Thanks for the article Chris, I do suffer from lower back pain, but it is reduced with cycling for me. I have started to incorporate some of the exercises listed here to help with recovery, I’ll add in a few more exercises as I go. The core work is helping a lot, and I can tell not only am I more stable, but I feel better on the bike.

Daniel
Daniel
2 months ago

I am with you too! I used to think that my back problems were caused by my time on the bike, so I would take time off and seek treatment, which had limited effectiveness.
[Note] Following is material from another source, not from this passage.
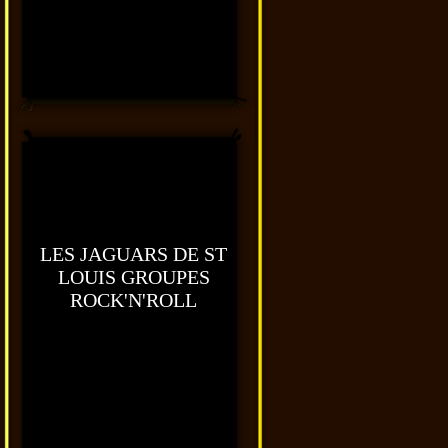
LES JAGUARS DE ST
LOUIS GROUPES
ROCK'N'ROLL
But since I have learned that it was the other way around, I have not had any significant back issues in several years! I have discussed it with my PCP, who said he was the same way, so he tried to pedal at least a little every day. I have seen many articles discussing the issue above, but not any discussion of the opposite effect. Maybe this could be a topic for the next case study?

Jason Vian
Jason Vian
2 months ago

Nicely done Chris. I would vote to add an AT to someone’s physical rehabilitation team to work along with MD, PT, etc. (although I am biased as an Athletic Trainer).

I worked for a number years in a team format with an excellent PT and we were able to collaborate to such a degree, that I think we provided better to our patients, especially cyclists, than we could have working alone.

Would love to hear your thoughts on incorporating core strengthening during the work day for people that sit most of the time for their jobs. I used to love using a physioball in my home office for a chair. However, the cats loved it too and quickly clawed holes in it 🙂

Last edited 2 months ago by Jason Vian
Jason Vian
Jason Vian
2 months ago

Thank you Chris. Really appreciate it!